May everybody surmount difficulties;
May everybody have good fortune;
May everybody realize his ambitions;
May everybody rejoice everywhere.

Swamiji lived a full and active life. He was constantly travelling and propagating Sri Sai Baba's Teachings. He was in tune with Sai Baba all the 24 hours and his actions were in response to his motivations. There is hardly a devotee of Sri Swamiji who has not experienced his grace either spiritually or in material benefit. The devotees continue to receive it even after he left his body.

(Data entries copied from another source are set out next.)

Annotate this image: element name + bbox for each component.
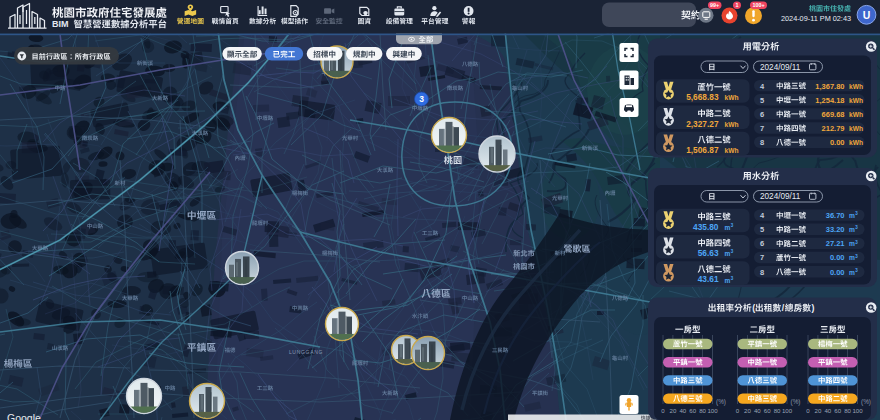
svg-text:(%): (%)	[791, 398, 801, 406]
svg-text:m: m	[849, 254, 855, 261]
svg-text:m: m	[849, 269, 855, 276]
svg-text:1,254.18: 1,254.18	[815, 96, 844, 105]
svg-text:(: (	[752, 303, 755, 313]
svg-text:kWh: kWh	[849, 83, 863, 90]
svg-text:60: 60	[689, 407, 696, 414]
svg-text:60: 60	[834, 407, 841, 414]
svg-text:80: 80	[699, 407, 706, 414]
svg-text:80: 80	[774, 407, 781, 414]
svg-text:1,367.80: 1,367.80	[815, 82, 844, 91]
svg-text:212.79: 212.79	[822, 124, 845, 133]
svg-text:(%): (%)	[716, 398, 726, 406]
svg-text:(%): (%)	[861, 398, 871, 406]
svg-text:20: 20	[744, 407, 751, 414]
svg-text:36.70: 36.70	[826, 211, 845, 220]
svg-text:2024-09-11 PM 02:43: 2024-09-11 PM 02:43	[781, 14, 851, 23]
svg-text:m: m	[849, 240, 855, 247]
svg-text:40: 40	[679, 407, 686, 414]
svg-text:33.20: 33.20	[826, 225, 845, 234]
svg-text:Google: Google	[7, 412, 41, 420]
svg-text:BIM: BIM	[52, 19, 69, 29]
svg-text:kWh: kWh	[849, 125, 863, 132]
svg-text:kWh: kWh	[725, 147, 739, 154]
svg-text:5: 5	[760, 225, 764, 234]
svg-text:m: m	[725, 277, 731, 284]
svg-text:U: U	[863, 9, 871, 21]
svg-text:40: 40	[754, 407, 761, 414]
svg-text:27.21: 27.21	[826, 239, 845, 248]
svg-text:40: 40	[824, 407, 831, 414]
svg-text:): )	[811, 303, 814, 313]
svg-text:kWh: kWh	[849, 139, 863, 146]
svg-text:1,506.87: 1,506.87	[686, 145, 719, 155]
svg-text:435.80: 435.80	[693, 222, 719, 232]
svg-text:5,668.83: 5,668.83	[686, 92, 719, 102]
svg-text:kWh: kWh	[725, 121, 739, 128]
svg-text:m: m	[725, 250, 731, 257]
svg-text:LUNGGANG: LUNGGANG	[289, 349, 323, 355]
svg-text:kWh: kWh	[849, 111, 863, 118]
svg-text:56.63: 56.63	[698, 248, 719, 258]
svg-text:20: 20	[670, 407, 677, 414]
svg-text:43.61: 43.61	[698, 274, 719, 284]
svg-text:kWh: kWh	[725, 94, 739, 101]
svg-text:60: 60	[764, 407, 771, 414]
svg-text:8: 8	[760, 268, 764, 277]
svg-text:100: 100	[852, 407, 863, 414]
svg-text:2,327.27: 2,327.27	[686, 119, 719, 129]
svg-text:7: 7	[760, 124, 764, 133]
svg-text:5: 5	[760, 96, 764, 105]
svg-text:0.00: 0.00	[830, 138, 845, 147]
svg-text:99+: 99+	[710, 2, 719, 8]
svg-text:0.00: 0.00	[830, 253, 845, 262]
svg-text:100+: 100+	[752, 2, 764, 8]
svg-text:3: 3	[419, 94, 424, 104]
svg-text:kWh: kWh	[849, 97, 863, 104]
svg-text:2024/09/11: 2024/09/11	[760, 192, 801, 201]
svg-text:7: 7	[760, 253, 764, 262]
svg-text:m: m	[725, 224, 731, 231]
svg-text:2024/09/11: 2024/09/11	[760, 63, 801, 72]
svg-text:100: 100	[707, 407, 718, 414]
svg-text:20: 20	[815, 407, 822, 414]
svg-text:100: 100	[782, 407, 793, 414]
svg-text:669.68: 669.68	[822, 110, 845, 119]
svg-text:m: m	[849, 226, 855, 233]
svg-text:80: 80	[844, 407, 851, 414]
svg-text:6: 6	[760, 239, 764, 248]
svg-text:0.00: 0.00	[830, 268, 845, 277]
svg-text:8: 8	[760, 138, 764, 147]
svg-text:1: 1	[736, 2, 739, 8]
svg-text:6: 6	[760, 110, 764, 119]
svg-text:m: m	[849, 212, 855, 219]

Swamiji was waiting for "Uttarayana' to leave his body. January 14, 1980 was the day he had fixed for merging with Sai Baba. He had joined devotees in chanting "Sri Vishnu Sahasra Namam" and, "Om Namo Narayanaya". Swamiji was conscious till the last and the final moment came at 10.40 p.m. as he drew his last breath with a farewell benediction. He was cremated the next day with full honours amidst chanting of Vedic Hymns.

Although he is not present in flesh and blood, his devotees have felt his spiritual presence and his guidance, in times of distress and want. Many have spoken of seeing him in their dreams, encouraging them and advising on their problems. His guiding hand and loving eyes hover over every home of his devotees reminding us of Baba's Words: "Why fear when I am here".